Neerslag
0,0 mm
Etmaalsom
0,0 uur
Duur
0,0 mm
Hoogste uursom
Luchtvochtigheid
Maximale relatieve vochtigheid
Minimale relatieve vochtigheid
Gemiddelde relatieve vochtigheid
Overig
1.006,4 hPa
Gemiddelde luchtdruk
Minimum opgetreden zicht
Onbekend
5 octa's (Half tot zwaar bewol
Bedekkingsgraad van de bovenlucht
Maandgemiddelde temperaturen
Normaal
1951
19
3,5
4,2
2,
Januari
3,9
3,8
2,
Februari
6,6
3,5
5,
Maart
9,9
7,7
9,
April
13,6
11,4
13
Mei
##############################
__WHAT NEEDS TO BE DONE__
Transcribe the entire listing. Leave every word as it is.

__ANSWER BOX__
Neerslag
0,0 mm
Etmaalsom
0,0 uur
Duur
0,0 mm
Hoogste uursom
Luchtvochtigheid
Maximale relatieve vochtigheid
Minimale relatieve vochtigheid
Gemiddelde relatieve vochtigheid
Overig
1.006,4 hPa
Gemiddelde luchtdruk
Minimum opgetreden zicht
Onbekend
5 octa's (Half tot zwaar bewol
Bedekkingsgraad van de bovenlucht
Maandgemiddelde temperaturen
Normaal
1951
19
3,5
4,2
2,
Januari
3,9
3,8
2,
Februari
6,6
3,5
5,
Maart
9,9
7,7
9,
April
13,6
11,4
13
Mei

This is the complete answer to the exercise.